En esto llegaron a la estación de Cannon Street, donde el tren se detuvo un momento, reculando después para tomar los carriles que en pocos minutos debían llevarlo a Charing Cross. Bajaron presurosos del tren los tres españoles llevando sus maletas, y como el hotel a donde iban a parar no estaba lejos, determinaron mandar con un mozo sus breves equipajes, y hacer a pie su entrada en la más grande y populosa ciudad del mundo. El primer cuidado de Nonell fue dirigir sus pasos inseguros al bar de la estación y convidar a sus compañeros, atizándose él sin respirar tres, seis o más dosis de cerveza, que en esto de las tomas no se conoce la cifra exacta. Salieron, y a los pocos minutos se encontraban en la Plaza de Trafalgar. Un fenómeno extraño pudo notar Ibero en la persona del fantástico Nonell, y era que si la sed le hacía desvariar, la copiosa ingestión de pale-ale le devolvía el discreto y normal uso de sus facultades mentales. Cogiendo del brazo a sus amigos, les llevó junto a uno de los gigantescos leones que ennoblecen y custodian el monumento elevado a las glorias de la Marina inglesa. Después de señalar a la estatua del insigne Almirante, colocada en lo alto de la columna, les mandó que se fijaran en uno de los bajo-relieves del pedestal, donde se representa la muerte del héroe, y les dijo: «Caballeros, vean ahí un letrerito, escrito en inglés, naturalmente, para mayor claridad... Pues esas letras doradas ponen lo que el amigo Nelson dijo a sus marinos antes de disparar el primer cañonazo en el combate de Trafalgar. Les dijo, dice: «Caballeros...».

-Caballeros no -indicó Clavería-. Todos conocemos la proclama de Nelson: «Inglaterra espera...».

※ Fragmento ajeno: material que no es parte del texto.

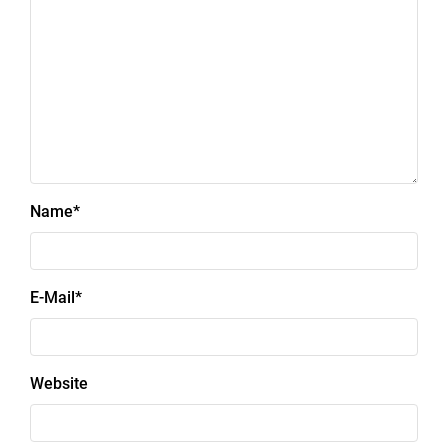
Name
*
E-Mail
*
Website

«'Que cada quisque... every man, cumplirá con su deber'. Pues yo, que hasta ahora no he sido Nelson, ni espero serlo ya, digo esas mismas palabras a los buenos españoles que estamos metidos en este fregado de la Revolución pública. Caballeros, que cada uno de por sí haga lo que se le ha mandado, y llegaremos al triunfo. Con que, nobles amigos, ¡viva Nelson, viva España libre, viva don Juan Prim y Prats!... vivamos todos para ver implantado el progreso, y vámonos a casa...». Guiados por Clavería, muy conocedor de aquellos lugares, recorrieron parte de las vías más hermosas y concurridas de Londres: Piccadilly Circus, el Cuadrante, y de aquí, por estrecha transversal, llegaron a una placita jardinada (Golden Square) y al hotel modesto donde algunos emigrados solían albergarse. A la sazón vivían allí Pavía y Milans del Bosch.

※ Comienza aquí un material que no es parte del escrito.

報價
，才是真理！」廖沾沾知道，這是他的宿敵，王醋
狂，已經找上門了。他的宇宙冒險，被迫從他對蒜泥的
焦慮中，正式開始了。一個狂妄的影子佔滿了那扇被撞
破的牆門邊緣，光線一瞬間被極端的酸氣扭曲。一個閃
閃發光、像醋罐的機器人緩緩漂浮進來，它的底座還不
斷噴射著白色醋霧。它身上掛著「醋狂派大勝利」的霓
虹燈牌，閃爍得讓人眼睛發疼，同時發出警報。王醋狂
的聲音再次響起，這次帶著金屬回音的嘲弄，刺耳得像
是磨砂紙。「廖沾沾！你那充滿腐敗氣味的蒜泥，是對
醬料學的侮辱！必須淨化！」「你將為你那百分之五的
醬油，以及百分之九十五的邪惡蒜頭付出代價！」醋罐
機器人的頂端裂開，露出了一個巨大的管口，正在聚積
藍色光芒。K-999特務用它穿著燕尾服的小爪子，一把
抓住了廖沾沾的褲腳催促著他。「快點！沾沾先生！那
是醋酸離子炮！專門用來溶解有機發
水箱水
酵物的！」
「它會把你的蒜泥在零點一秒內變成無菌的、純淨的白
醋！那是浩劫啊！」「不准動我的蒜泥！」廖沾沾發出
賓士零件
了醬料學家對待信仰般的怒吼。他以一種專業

Sin tomar descanso, refrescándose tan sólo con un lavatorio de cara y manos, fue Clavería con sus dos compañeros de viaje a ver a Ruiz Zorrilla, que habitaba en un Family hotel, cerca del Museo Británico. No estaba en casa don Manuel: largo fue el plantón; pero al fin viéronse en la presencia del afamado revolucionario que con Sagasta compartía la confianza de Prim. A Clavería saludó con mucho afecto, y a Ibero y Nonell acogió benévolamente, apresurándose a recoger y abrir el pliego que su tocayo le dirigía. Leyendo para sí, dejó traslucir en el rostro el gozo de las buenas noticias, y Clavería, que reventaba de curiosidad, y no cabía en sí de puro inquieto y desasosegado, le dijo: «Querido don Manuel, no nos prive del gusto de saber lo que ocurre, si es cosa buena como parece indicar su cara. Y lo que a mí solo me diría, dígalo delante de estos dos hombres, patriotas de ley, afectos a nuestra Causa y dispuestos a servirla».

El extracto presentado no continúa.